Balwinder Sandhu

Personal information
- Full name: Balwinder Singh Sandhu
- Born: 3 August 1956 (age 70) Bombay, Bombay State, India
- Batting: Right-handed
- Bowling: Right arm medium-fast
- Role: Bowler

International information
- National side: India (1982–1984);
- Test debut (cap 162): 14 January 1983 v Pakistan
- Last Test: 12 November 1983 v West Indies
- ODI debut (cap 42): 3 December 1982 v Pakistan
- Last ODI: 31 October 1984 v Pakistan

Domestic team information
- 1980/81–1986/87: Bombay

Career statistics
| Competition | Test | ODI | FC | LA |
| Matches | 8 | 22 | 55 | 42 |
| Runs scored | 214 | 51 | 1,003 | 159 |
| Batting average | 30.57 | 12.75 | 21.80 | 17.66 |
| 100s/50s | 0/2 | 0/0 | 0/8 | 0/0 |
| Top score | 71 | 16* | 98 | 32* |
| Balls bowled | 1,020 | 1,110 | 9,277 | 2,178 |
| Wickets | 10 | 16 | 168 | 36 |
| Bowling average | 55.70 | 47.68 | 27.91 | 40.80 |
| 5 wickets in innings | 0 | 0 | 5 | 0 |
| 10 wickets in match | 0 | 0 | 0 | 0 |
| Best bowling | 3/87 | 3/27 | 6/64 | 3/27 |
| Catches/stumpings | 1/– | 5/– | 19/– | 12/– |

Medal record
Men's Cricket
Representing India
ICC Cricket World Cup
| Winner | 1983 England and Wales |  |
- Source: CricketArchive, 30 September 2008

= Balwinder Sandhu =

Indian cricketer

Balwinder Singh Sandhu (born 3 August 1956) is a former Indian international cricketer. He represented India in eight Tests and twenty-two One Day International (ODIs) matches as a medium pace bowler who could swing the ball both ways and was a useful lower order batsman. Sandhu was a member of the Indian team that won the 1983 Cricket World Cup.

== Career ==
A late starter in cricket, Sandhu's break came when he was spotted during a summer coaching camp by the former first class cricketer Yeshwant 'Baba' Sidhaye. Next year, he came under the influence of the famous coach Ramakant Achrekar and later the Ranji player Hemu Dalvi.

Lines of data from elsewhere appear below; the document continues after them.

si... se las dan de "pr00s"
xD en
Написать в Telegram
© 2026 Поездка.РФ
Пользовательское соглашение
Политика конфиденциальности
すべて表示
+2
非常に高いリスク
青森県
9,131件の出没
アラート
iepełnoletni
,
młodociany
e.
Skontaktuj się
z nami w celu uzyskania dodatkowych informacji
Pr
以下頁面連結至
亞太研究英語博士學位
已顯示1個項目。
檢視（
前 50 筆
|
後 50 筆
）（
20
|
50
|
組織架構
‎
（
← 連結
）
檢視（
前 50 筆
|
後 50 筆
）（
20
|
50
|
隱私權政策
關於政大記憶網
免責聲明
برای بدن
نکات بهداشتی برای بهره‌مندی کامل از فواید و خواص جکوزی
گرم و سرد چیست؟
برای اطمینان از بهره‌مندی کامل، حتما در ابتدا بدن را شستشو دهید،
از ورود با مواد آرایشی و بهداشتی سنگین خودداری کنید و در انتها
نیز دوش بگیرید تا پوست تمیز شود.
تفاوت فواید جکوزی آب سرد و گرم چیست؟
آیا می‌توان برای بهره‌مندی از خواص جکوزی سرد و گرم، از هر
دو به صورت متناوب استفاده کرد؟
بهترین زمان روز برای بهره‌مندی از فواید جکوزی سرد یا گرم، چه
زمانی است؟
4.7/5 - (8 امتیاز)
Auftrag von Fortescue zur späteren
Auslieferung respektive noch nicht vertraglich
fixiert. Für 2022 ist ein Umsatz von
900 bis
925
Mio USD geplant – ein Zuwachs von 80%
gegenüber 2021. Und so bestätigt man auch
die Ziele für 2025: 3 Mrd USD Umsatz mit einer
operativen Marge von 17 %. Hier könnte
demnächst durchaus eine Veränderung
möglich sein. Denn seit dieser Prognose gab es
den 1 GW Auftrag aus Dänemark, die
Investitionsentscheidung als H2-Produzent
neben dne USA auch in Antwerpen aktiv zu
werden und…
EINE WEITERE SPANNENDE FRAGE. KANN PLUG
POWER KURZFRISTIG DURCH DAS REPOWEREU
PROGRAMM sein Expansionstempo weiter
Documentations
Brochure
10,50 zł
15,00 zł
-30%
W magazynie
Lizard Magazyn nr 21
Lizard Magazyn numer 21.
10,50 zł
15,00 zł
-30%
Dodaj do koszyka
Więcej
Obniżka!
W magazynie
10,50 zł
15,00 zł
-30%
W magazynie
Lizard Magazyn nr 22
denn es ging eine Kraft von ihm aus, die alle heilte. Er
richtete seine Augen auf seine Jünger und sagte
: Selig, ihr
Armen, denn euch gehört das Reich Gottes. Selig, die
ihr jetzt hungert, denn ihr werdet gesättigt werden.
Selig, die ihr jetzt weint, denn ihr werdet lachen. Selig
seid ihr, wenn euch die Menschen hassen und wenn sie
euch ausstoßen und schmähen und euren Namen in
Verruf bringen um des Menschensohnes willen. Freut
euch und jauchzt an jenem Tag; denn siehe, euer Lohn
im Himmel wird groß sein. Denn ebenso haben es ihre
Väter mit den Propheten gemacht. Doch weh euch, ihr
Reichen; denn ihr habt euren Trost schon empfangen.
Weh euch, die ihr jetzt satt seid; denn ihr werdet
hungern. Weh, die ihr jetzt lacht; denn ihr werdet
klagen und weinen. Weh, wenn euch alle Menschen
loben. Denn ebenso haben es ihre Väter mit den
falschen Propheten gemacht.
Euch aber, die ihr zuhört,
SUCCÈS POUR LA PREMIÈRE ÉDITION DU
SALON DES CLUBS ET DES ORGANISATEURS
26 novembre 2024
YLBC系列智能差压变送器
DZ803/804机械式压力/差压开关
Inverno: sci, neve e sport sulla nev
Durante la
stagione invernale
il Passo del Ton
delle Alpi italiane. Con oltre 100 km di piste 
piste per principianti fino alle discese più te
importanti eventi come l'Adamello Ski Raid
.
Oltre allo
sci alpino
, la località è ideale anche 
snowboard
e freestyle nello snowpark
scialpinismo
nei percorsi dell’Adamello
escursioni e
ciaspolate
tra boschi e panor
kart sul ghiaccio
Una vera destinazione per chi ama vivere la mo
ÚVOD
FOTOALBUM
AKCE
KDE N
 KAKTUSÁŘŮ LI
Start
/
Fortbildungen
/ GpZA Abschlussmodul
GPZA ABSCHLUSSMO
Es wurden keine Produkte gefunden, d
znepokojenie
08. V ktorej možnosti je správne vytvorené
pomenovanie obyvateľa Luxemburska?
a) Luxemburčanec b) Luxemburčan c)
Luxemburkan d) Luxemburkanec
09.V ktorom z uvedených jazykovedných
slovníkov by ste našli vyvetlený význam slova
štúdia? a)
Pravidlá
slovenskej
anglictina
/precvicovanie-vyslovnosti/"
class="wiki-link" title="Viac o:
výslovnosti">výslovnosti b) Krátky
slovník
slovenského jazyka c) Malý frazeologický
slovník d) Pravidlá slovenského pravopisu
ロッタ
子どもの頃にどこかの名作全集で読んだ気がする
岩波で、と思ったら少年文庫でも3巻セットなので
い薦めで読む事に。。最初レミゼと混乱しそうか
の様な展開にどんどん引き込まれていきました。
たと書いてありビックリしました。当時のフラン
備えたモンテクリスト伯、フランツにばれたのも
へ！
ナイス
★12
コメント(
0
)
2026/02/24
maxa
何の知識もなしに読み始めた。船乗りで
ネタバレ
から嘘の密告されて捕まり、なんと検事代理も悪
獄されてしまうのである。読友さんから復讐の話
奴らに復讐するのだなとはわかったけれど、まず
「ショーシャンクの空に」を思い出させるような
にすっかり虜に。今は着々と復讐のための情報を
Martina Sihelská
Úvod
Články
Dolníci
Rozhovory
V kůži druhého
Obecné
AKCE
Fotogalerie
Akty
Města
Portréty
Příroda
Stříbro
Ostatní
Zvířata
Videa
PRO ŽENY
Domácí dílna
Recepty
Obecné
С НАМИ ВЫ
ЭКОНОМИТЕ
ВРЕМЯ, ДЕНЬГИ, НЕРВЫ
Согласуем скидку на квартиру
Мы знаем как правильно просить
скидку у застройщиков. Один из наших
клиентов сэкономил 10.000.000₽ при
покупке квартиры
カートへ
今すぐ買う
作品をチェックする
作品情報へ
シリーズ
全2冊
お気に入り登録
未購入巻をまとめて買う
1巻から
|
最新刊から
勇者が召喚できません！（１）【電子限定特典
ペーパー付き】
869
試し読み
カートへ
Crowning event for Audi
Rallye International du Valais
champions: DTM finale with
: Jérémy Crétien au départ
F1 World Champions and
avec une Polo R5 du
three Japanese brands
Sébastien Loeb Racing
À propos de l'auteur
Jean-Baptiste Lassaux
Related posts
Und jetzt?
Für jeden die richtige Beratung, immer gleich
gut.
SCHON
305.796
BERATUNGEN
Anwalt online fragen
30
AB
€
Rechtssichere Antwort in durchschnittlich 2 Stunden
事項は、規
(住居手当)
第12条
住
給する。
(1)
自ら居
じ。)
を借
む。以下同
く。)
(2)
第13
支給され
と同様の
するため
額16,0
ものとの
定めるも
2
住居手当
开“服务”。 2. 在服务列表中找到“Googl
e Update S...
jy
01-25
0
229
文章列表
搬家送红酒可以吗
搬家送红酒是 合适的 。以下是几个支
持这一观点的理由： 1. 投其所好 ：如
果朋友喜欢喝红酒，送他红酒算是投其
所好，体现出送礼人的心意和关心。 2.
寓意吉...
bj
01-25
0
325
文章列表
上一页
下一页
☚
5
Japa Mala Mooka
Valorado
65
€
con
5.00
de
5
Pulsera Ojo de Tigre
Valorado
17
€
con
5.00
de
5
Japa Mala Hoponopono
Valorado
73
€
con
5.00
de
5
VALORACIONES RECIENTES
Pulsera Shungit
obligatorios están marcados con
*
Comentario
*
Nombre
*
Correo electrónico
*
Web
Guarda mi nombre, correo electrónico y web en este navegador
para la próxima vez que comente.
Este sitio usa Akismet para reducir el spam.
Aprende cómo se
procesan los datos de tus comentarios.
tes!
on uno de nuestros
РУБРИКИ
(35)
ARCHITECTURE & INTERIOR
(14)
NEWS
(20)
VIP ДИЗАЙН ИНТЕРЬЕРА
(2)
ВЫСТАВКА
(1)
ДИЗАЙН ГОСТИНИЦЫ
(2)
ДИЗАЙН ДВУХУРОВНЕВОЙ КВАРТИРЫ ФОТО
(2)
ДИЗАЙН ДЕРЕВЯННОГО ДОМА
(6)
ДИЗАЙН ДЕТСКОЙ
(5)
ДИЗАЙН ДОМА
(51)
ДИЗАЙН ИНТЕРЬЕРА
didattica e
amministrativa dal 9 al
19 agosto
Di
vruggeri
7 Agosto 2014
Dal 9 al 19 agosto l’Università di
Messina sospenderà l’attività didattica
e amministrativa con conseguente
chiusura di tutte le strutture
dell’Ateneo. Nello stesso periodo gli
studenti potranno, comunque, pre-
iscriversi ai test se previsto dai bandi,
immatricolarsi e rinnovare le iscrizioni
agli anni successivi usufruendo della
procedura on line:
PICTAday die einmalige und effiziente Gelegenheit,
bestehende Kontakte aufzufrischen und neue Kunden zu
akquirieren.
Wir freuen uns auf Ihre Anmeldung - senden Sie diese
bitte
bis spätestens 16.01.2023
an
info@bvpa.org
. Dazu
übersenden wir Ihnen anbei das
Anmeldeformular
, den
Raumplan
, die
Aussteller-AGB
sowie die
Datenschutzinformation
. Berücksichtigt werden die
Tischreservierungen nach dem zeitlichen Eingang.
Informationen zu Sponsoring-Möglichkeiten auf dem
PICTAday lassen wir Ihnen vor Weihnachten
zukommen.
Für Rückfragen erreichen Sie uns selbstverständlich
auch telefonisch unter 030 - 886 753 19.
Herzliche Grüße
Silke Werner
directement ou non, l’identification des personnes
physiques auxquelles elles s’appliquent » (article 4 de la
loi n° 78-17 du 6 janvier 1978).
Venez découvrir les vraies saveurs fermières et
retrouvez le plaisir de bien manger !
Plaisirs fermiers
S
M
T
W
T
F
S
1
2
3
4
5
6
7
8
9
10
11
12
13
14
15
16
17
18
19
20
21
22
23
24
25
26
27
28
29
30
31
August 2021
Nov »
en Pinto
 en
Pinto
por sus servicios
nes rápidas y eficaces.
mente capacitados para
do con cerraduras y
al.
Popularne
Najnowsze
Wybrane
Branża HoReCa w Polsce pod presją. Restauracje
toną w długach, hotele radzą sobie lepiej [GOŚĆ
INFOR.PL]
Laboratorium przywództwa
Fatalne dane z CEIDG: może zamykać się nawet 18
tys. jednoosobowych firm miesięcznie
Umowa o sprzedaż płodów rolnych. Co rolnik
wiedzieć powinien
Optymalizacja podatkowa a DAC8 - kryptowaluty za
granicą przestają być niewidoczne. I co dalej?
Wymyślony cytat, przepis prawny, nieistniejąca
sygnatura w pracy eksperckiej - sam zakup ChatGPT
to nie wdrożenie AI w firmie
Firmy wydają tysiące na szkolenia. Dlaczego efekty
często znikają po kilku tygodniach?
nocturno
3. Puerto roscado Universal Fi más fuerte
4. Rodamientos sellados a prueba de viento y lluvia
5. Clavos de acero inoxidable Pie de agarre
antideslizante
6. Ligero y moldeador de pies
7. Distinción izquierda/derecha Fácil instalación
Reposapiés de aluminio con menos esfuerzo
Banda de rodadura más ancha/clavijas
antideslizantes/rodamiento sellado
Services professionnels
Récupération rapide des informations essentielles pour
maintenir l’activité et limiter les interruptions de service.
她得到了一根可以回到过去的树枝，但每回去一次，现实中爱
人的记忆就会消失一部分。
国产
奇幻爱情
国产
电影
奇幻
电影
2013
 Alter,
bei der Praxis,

Sandhu's chance in first class cricket came in 1980-81 when Karsan Ghavri, the regular opening bowler for Bombay, was away with the national side. Sandhu did not play in the first two matches of the season but then he debuted against Gujarat where he claimed nine wickets. He was not part of the side to play in the final against Delhi that season, but was included at the last moment when the originally chosen Ravi Kulkarni dropped out. In a sensational spell, he reduced Delhi to 18–5 on the first morning and finished with nine wickets in the match. His 25 wickets in the season came at an average of 18.72.

Early in the 1982–83 season, in the Duleep Trophy match for West Zone against South, he took eight wickets and scored 56 while batting at No.11. Another five wicket haul in the Irani Trophy put him in the Indian team that toured Pakistan.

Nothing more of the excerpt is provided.